Howdy, friends. I’ve settled in a little bit and got a much-needed “day off” yesterday. Now I’m “back on the clock.” (Maybe it makes me feel better to use phrases that make this year seem anything close to “normal life” or “not crazy.”)
In any case, I wanted to offer some first thoughts on Boston – just what I’ve seen so far, as you join me in this amazing Road Trip. At the bottom are some ways you can pray for me, too.
Again, these are first thoughts. I recognize they’re fairly uninformed and not too nuanced – but you’ve gotta start somewhere.
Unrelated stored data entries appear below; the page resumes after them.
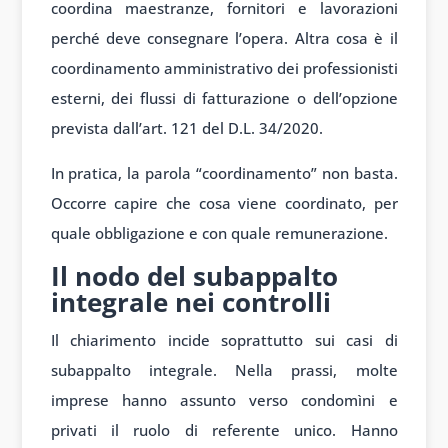
coordina maestranze, fornitori e lavorazioni
perché deve consegnare l’opera. Altra cosa è il
coordinamento amministrativo dei professionisti
esterni, dei flussi di fatturazione o dell’opzione
prevista dall’art. 121 del D.L. 34/2020.
In pratica, la parola “coordinamento” non basta.
Occorre capire che cosa viene coordinato, per
quale obbligazione e con quale remunerazione.
Il nodo del subappalto
integrale nei controlli
Il chiarimento incide soprattutto sui casi di
subappalto integrale. Nella prassi, molte
imprese hanno assunto verso condomìni e
privati il ruolo di referente unico. Hanno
- It’s a walking town. If you’re at all familiar with Boston, you already know this. But for those who aren’t, Boston is one of those fabled places where “not having a car” is not only normal, it’s pretty smart. Instead, sidewalks and subways win the day. So I will use the Pathfinder only minimally here. I still have to park it, which is a pain sometimes, but it will also help on the occasional trip-across-town or -upstate or whatever. Otherwise, it’s pretty nice being able to stay on foot after spending 6 weeks in a city where traffic could be pretty miserable.
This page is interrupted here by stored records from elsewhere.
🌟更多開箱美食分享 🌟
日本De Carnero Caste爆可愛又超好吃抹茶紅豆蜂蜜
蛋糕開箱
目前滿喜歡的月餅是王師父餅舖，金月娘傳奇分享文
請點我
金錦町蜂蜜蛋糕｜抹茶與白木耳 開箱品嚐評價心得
- They love it here. As I noted in the review of the Passion Regional, Bostonians are excited about their city. As you might hear occasionally when guys like Jay Leno speak fondly of Boston or Red Sox fans display a sort of rabidness, there’s something here that elicits love. It’s not just “natives,” either – plenty of residents have come from elsewhere (for college, work, ministry, etc.), including many from the South. Yet it’s clear Boston is now “home” for many of them. So, for those Boston-philes who love Jesus, too, there is that deep sort of passion to introduce Him to her and vice versa. Wicked cool.
- Community abounds. While Christians at times may seem “few and far between” up here, God works special things in “sink-or-swim” environments. For one thing, cooperation seems to need little prodding here; I’d been hearing about that since a good friend first explored the Christian community here as a student at BU. Second, when Christians do find each other, there seems to be a quicker tilt toward true community together – sharing life in such a way that an organism, bound by love, is built. Commitment, too, seems far better practiced that we often find in the South. It may be plenty tough for Christians in a secular environment like Boston, but those who come, come to play.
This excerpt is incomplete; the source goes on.